Why Prosecuting a Teen Girl for Sexting Is Absurd

The Des Moines Register reported late last month that a county prosecutor is threatening to charge a teenage girl with sexual exploitation of a minor for sending a sexually suggestive picture of herself to another student. The 14-year-old girl, called Nancy Doe in a lawsuit aimed at heading off the charges, appears in underwear and a sports bra in one photo and, in the second, in underwear with her top off and her hair covering her breasts. If adjudicated delinquent – that is, found guilty in juvenile court – Nancy could have to register as a sex offender.
The threat of a teenager being charged for sexting a picture of herself in which she isn’t even naked has been met with met with justifiable alarm, but charging teens for sexting – even pictures of themselves – isn’t so uncommon. It may seem ridiculous or cruel, but that’s what happens when we place too much reliance on the criminal justice system to address cultural problems.
The case stems from the March 2016 discovery that as many as 25 students at Knoxville High School in Marion County, Iowa, were found to be sharing pictures in which students were semi-nude, nude, or nude with emojis covering their private parts, which they hid in their phones on an app disguised as a calculator. This came to light after two geniuses were caught trying to print those photos in the school library.
Police investigated and Marion County Attorney Ed Bull set up a diversion program in which the accused sexters could take a course on the dangers of sexting and admit what they did wrong, instead of facing juvenile charges.
Nancy and her parents, however, thought that her pictures were not that bad and therefore she shouldn’t have to go, so they filed a federal lawsuit to prevent Bull from bringing charges. In it, Nancy and her parents argue that the photos do not constitute exploitation or pornography and that coercing Nancy into the diversion program would violate her parents’ right to raise their child as they see fit and Nancy’s First Amendment right to freedom of expression.
They have a very good argument that Nancy’s pics do not violate any Iowa statute. The problem is prosecutors overcharge people to get them to take plea deals all the time. And this prosecutor has an extremely broad statute to work with: Iowa has convicted teens for sexting naked pictures of themselves in the past, and the statute is vague enough that they could allege Nancy was “enticing” the minor to whom she sent the picture into prohibited sexual activity.
Generally, the only option when one faces criminal or juvenile charges is to take the deal or fight the charges. However, in a 2010 decision stemming from a very similar case in Wyoming County, Pennsylvania, a federal appeals court upheld a temporary restraining order against a prosecutor who had threatened to charge three girls who photographed themselves in their underwear unless they participated in a diversion program that would entail probation, an educational course and writing an essay on why what they did was “unwise.” The prosecutor argued that his actions were necessary to protect the girls from themselves. The court found the threatened prosecution was retaliation for the girls’ exercise of their constitutional rights.

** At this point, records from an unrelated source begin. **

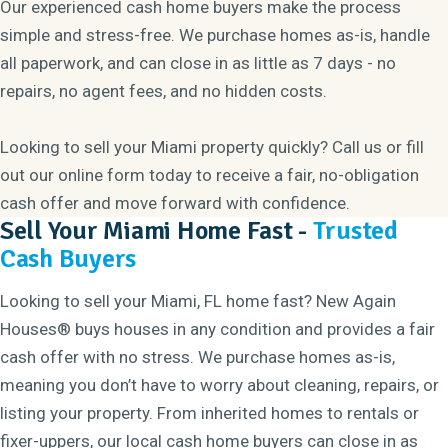
Our experienced cash home buyers make the process
simple and stress-free. We purchase homes as-is, handle
all paperwork, and can close in as little as 7 days - no
repairs, no agent fees, and no hidden costs.
Looking to sell your Miami property quickly? Call us or fill
out our online form today to receive a fair, no-obligation
cash offer and move forward with confidence.
Sell Your Miami Home Fast -
Trusted
Cash Buyers
Looking to sell your Miami, FL home fast? New Again
Houses® buys houses in any condition and provides a fair
cash offer with no stress. We purchase homes as-is,
meaning you don’t have to worry about cleaning, repairs, or
listing your property. From inherited homes to rentals or
fixer-uppers, our local cash home buyers can close in as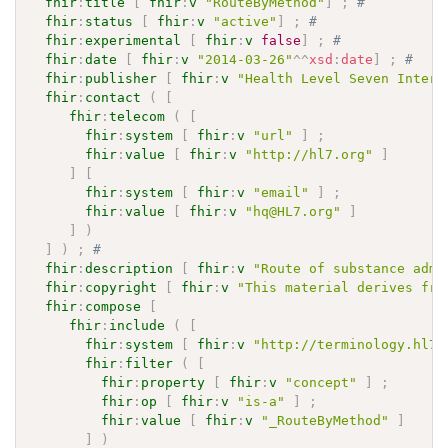
fhir
:
title
[
fhir
:
v
"RouteByMethod"
]
;
# 
fhir
:
status
[
fhir
:
v
"active"
]
;
# 
fhir
:
experimental
[
fhir
:
v
false
]
;
# 
fhir
:
date
[
fhir
:
v
"2014-03-26"
^^
xsd
:
date
]
;
# 
fhir
:
publisher
[
fhir
:
v
"Health Level Seven Intern
fhir
:
contact
(
[
fhir
:
telecom
(
[
fhir
:
system
[
fhir
:
v
"url"
]
;
fhir
:
value
[
fhir
:
v
"http://hl7.org"
]
]
[
fhir
:
system
[
fhir
:
v
"email"
]
;
fhir
:
value
[
fhir
:
v
"hq@HL7.org"
]
]
)
]
)
;
# 
fhir
:
description
[
fhir
:
v
"Route of substance admi
fhir
:
copyright
[
fhir
:
v
"This material derives fro
fhir
:
compose
[
fhir
:
include
(
[
fhir
:
system
[
fhir
:
v
"http://terminology.hl7.
fhir
:
filter
(
[
fhir
:
property
[
fhir
:
v
"concept"
]
;
fhir
:
op
[
fhir
:
v
"is-a"
]
;
fhir
:
value
[
fhir
:
v
"_RouteByMethod"
]
]
)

But many other kids haven’t been so fortunate. The laws surrounding sexting are pretty much a mess. When the sexting panic hit in the late 2000s, prosecutors started charging kids with child pornography for photographing and filming themselves in consensual acts. Child pornography laws arguably shouldn’t apply to any minors at all because they are the class of persons such laws are meant to protect. But that ship seems to have sailed. For the most part, courts and legislatures haven’t exempted minors from child pornography laws. Instead, legislatures have amended child pornography laws to give minors lesser punishments or opportunities for diversion, or they have passed new laws making sexting by minors its own crime.
That leaves overzealous prosecutors with plenty of tools for turning children into sex offenders. It also puts perhaps well-meaning prosecutors like Bull in a difficult situation. Given the widespread acceptance of the idea that this is a criminal matter and widespread accusations that law enforcement doesn’t take sexual exploitation of women seriously, Bull doesn’t really have the option of letting the parents and the school handle this. So he cast a wide net and swept up everybody the evidence suggested might not understand the dangers of sexting in a program some parents found to be “slut shaming.”
It would be more effective – and less shaming – to cast an even wider net and educate all students about the dangers of sexting as part of the standard curriculum, rather than re-educating kids who do something unwise after the fact. It has been argued that consensual private sexting can be a harmless sexual exploration that doesn’t result in STDs or pregnancy – but in the age of criminalization, there’s no way to practice safe sext, and kids should know that.
Sexting prosecutions are a cautionary tale about relying on our very punitive criminal justice system to solve our problems, which we should be particularly mindful of in formulating policies to address the distribution of intimate pictures without the subject’s permission, known as nonconsensual pornography or revenge porn.
In a recent study, nearly one in four people who received intimate photos admitted to forwarding them without permission. A proposed federal law banning nonconsensual pornography would put them all at risk of a five year prison sentence and a lifetime on the sex offender registry. While some of those potential felons are malicious exes, many others are likely just idiots – or children. We should consider all our options before arming prosecutors with new laws because, as Nancy Doe can tell you, they can be a bit unreasonable sometimes.